◆ Work instructions
Locate the string "tylko" throughout the material and copy every line in which it occurs.

◆ Records for processing
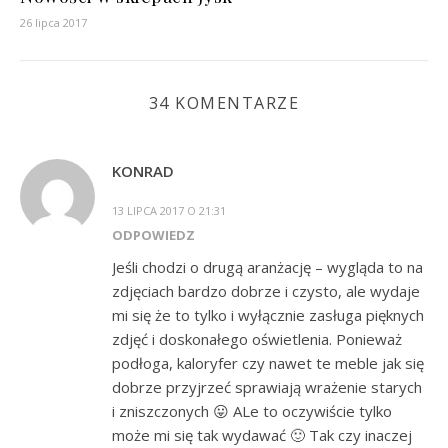
26 lipca 2017
34 KOMENTARZE
KONRAD
13 LIPCA 2017 O 21:31
ODPOWIEDZ
Jeśli chodzi o drugą aranżację – wygląda to na
zdjęciach bardzo dobrze i czysto, ale wydaje
mi się że to tylko i wyłącznie zasługa pięknych
zdjęć i doskonałego oświetlenia. Ponieważ
podłoga, kaloryfer czy nawet te meble jak się
dobrze przyjrzeć sprawiają wrażenie starych
i zniszczonych 😛 ALe to oczywiście tylko
może mi się tak wydawać 🙂 Tak czy inaczej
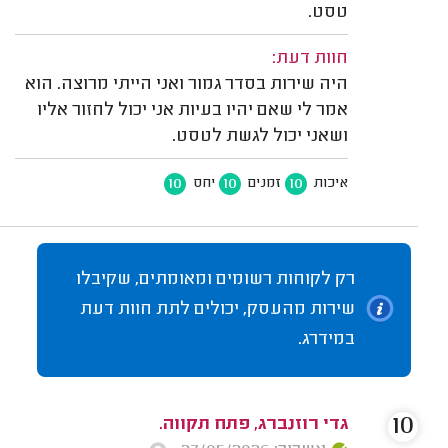
טסט.
חוות דעת:
היה שירות בסדר גמור ואני הייתי מרוצה. הוא
אמר לי שאם יהיו בעיות אני יכול לחזור אליו
ושאני יכול לגשת לטסט.
10
10
10
איכות
זמנים
יחס
רק לקוחות רשומים ומאומתים, שקיבלו
שירות מהעסק, יכולים לתת חוות דעת
במידרג.
10
גדי רוזנברג, פתח תקווה.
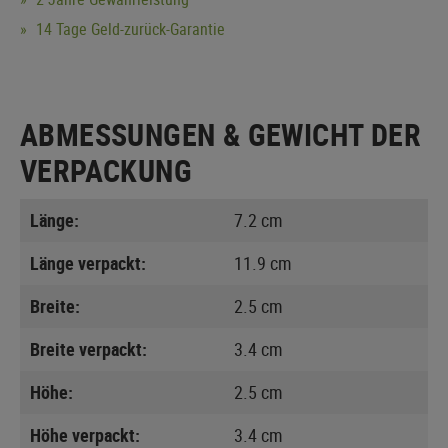
14 Tage Geld-zurück-Garantie
ABMESSUNGEN & GEWICHT DER
VERPACKUNG
Länge:
7.2 cm
Länge verpackt:
11.9 cm
Breite:
2.5 cm
Breite verpackt:
3.4 cm
Höhe:
2.5 cm
Höhe verpackt:
3.4 cm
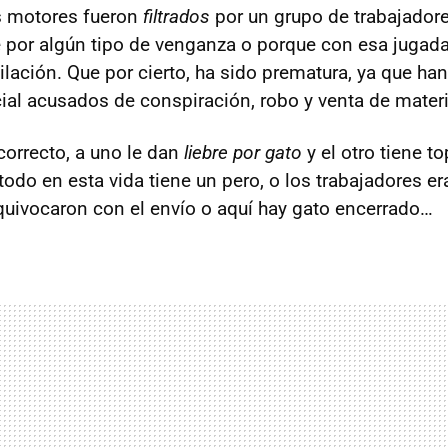
os motores fueron
filtrados
por un grupo de trabajador
por algún tipo de venganza o porque con esa jugada
ilación. Que por cierto, ha sido prematura, ya que ha
cial acusados de conspiración, robo y venta de mater
correcto, a uno le dan
liebre por gato
y el otro tiene to
 todo en esta vida tiene un pero, o los trabajadores 
equivocaron con el envío o aquí hay gato encerrado…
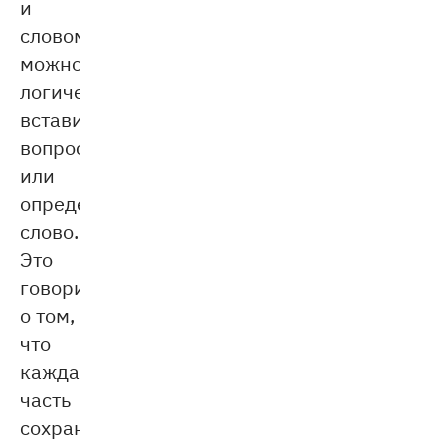
и
словом
можно
логически
вставить
вопрос
или
определяющее
слово.
Это
говорит
о том,
что
каждая
часть
сохранила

◆ Solved exercise
mi się że to tylko i wyłącznie zasługa pięknych
i zniszczonych 😛 ALe to oczywiście tylko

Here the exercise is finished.